Analysis: A wall between Israel and Diaspora

The meaning of the Western Wall deal stretches far further than the section at the southern end of the holy site that it addresses.

Western Wall (photo credit: MARC ISRAEL SELLEM)
Western Wall
(photo credit: MARC ISRAEL SELLEM)
“It was one of the most beautiful moments for us, that the government and chief rabbi listened to what everyone said,” Naomi Adler, CEO of the Jewish Federation of Greater Philadelphia, said on Tuesday, referring to the Israeli cabinet’s January approval of an egalitarian section at the Western Wall.
But what was a historic moment for Diaspora (particularly North American) Jewry has become a crushing disappointment, in light of the government’s failure to implement the deal. That poignant sentiment was visible at a meeting with co-chairman of the Caucus for Strengthening the Jewish People MK Nachman Shai (Zionist Union) and several members of the Jewish Agency Board of Governors.
“It was a moment we celebrated at the last Jewish Agency Board of Governors meeting,” Adler recalled, “when streams could agree and feel respected... [and] everyone felt they had a voice and were respected rather than vilified.”
Adler’s choice of words drove home the extent non-Orthodox Jews can feel isolated by Israel.
Almost a year later, Jews in Israel and around the world are still waiting for that agreement to come into effect, and the sheer disappointment expressed time and time again by US Jewry stands in stark contrast to the elation that followed the cabinet’s approval of the deal.
“It was more than a slap in the face, and many Jews are struggling with this and are aligning how they feel about the entire state of Israel with [the government’s inaction],” Adler said.
The meaning of the Western Wall deal stretches far further than the section at the southern end of the holy site that it addresses. To Diaspora Jews it symbolizes peoplehood, the conversation between Israel and the Diaspora, and how seriously the former takes the latter.
“It’s about how they treat Jewish denominations in the US... not just about the Kotel,” said Shai. “We celebrated the agreement, 400 rabbis were singing and at this time in small rooms people said they weren’t going to vote for it. They have very strong political power.”
“It’s identity,” adds Adler, who says that many Diaspora Jews who love Israel “understand the realities to a certain extent, but say Israel is a modern Jewish state and should act accordingly.”
Carole Solomon, chairwoman of the Jewish Agency’s North American Council, also raised potential ramifications for Israel, mentioning AIPAC and other “unaffiliated people worldwide who really can affect Israel’s self-interest.”
Solomon flagged the issue of conversion which has been another source of contention for Diaspora Jewry, particularly when the Supreme Rabbinical Court cast doubt on conversions made by US Orthodox Rabbi Haskel Lookstein. “This is a shanda [disgrace in Yiddish] that has been going on a long time, and it’s a lose-lose,” said Solomon.
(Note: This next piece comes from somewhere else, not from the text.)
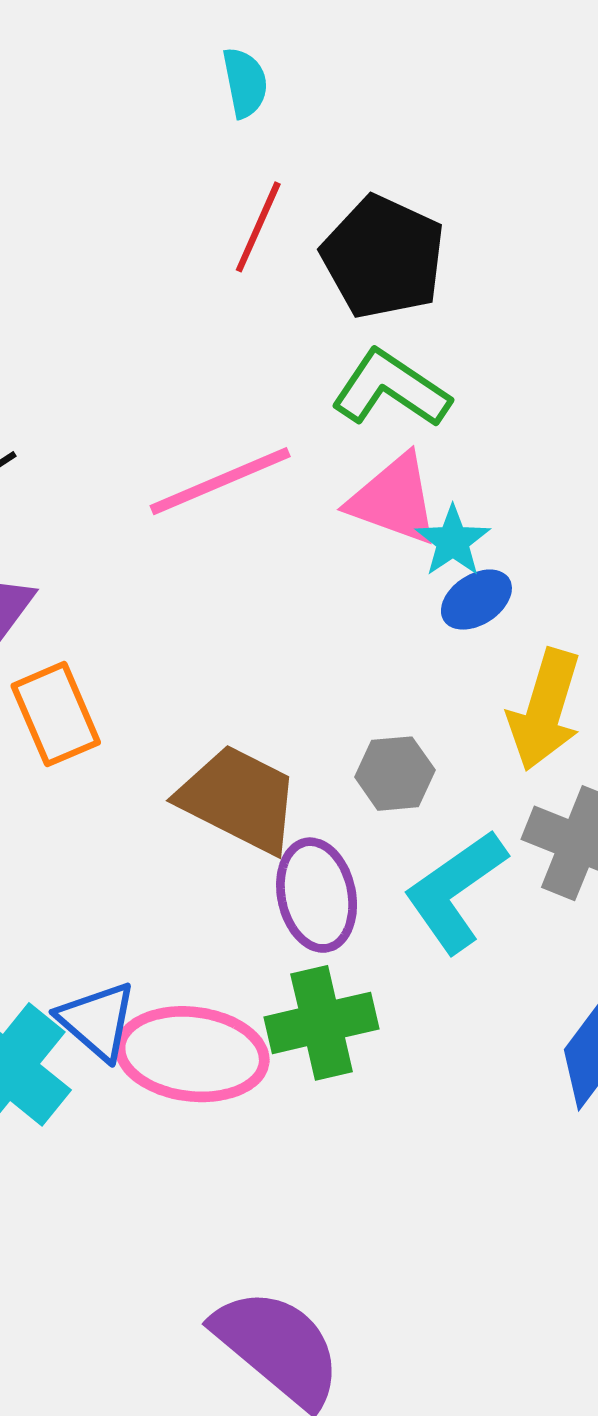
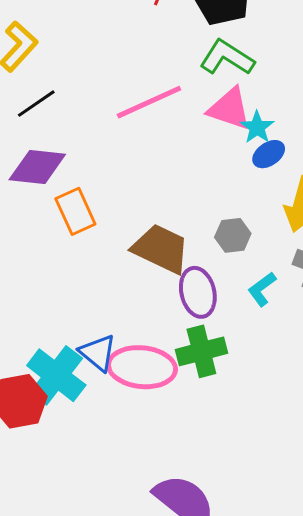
cyan L-shape: (455, 891) -> (262, 289), size x0.6

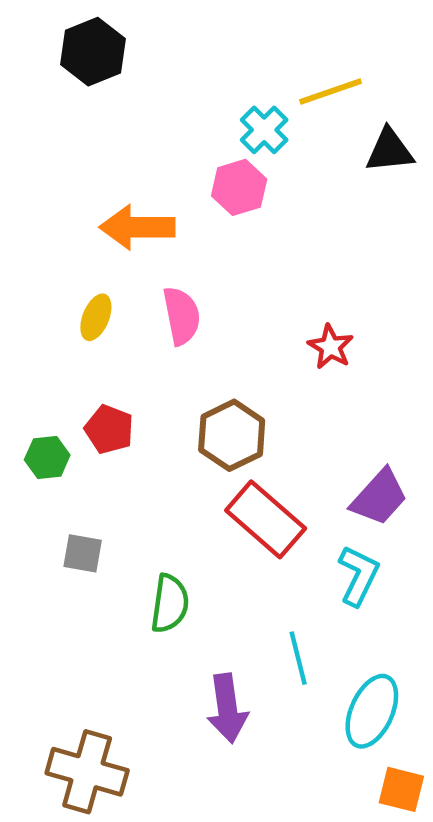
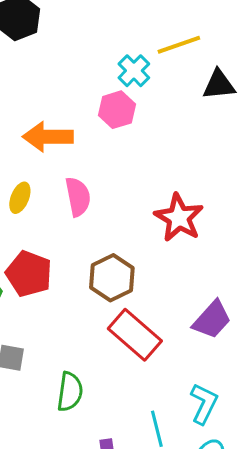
red star: (331, 347) -> (179, 218), size x1.6
red pentagon: (109, 429) -> (29, 274), size x1.4
cyan L-shape: (359, 575) -> (204, 404), moved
Solomon also asserted that if the premise of “one Jewish state and one Jewish people” is accepted, then those who don’t live in Israel shouldn’t be eliminated from the fabric of the country.
For her part, Barbara Hirsh, director of Jewish Life and Learning at the Jewish Federation of Greater Philadelphia, noted that many Diaspora Jews feel alienated by the lack of accommodation offered by Israel to the various streams of Judaism. “Much of our work is to motivate people to connect to Israel, the connection doesn’t exist automatically,” she remarks.
“It’s also about how you describe Israel, beyond the Wall,” Adler adds. “We want to lift up a higher vision of what Judaism is – younger people are not into the labels, and they want to be accepted.”
She said millennials in particular will simply go elsewhere if they are not accepted.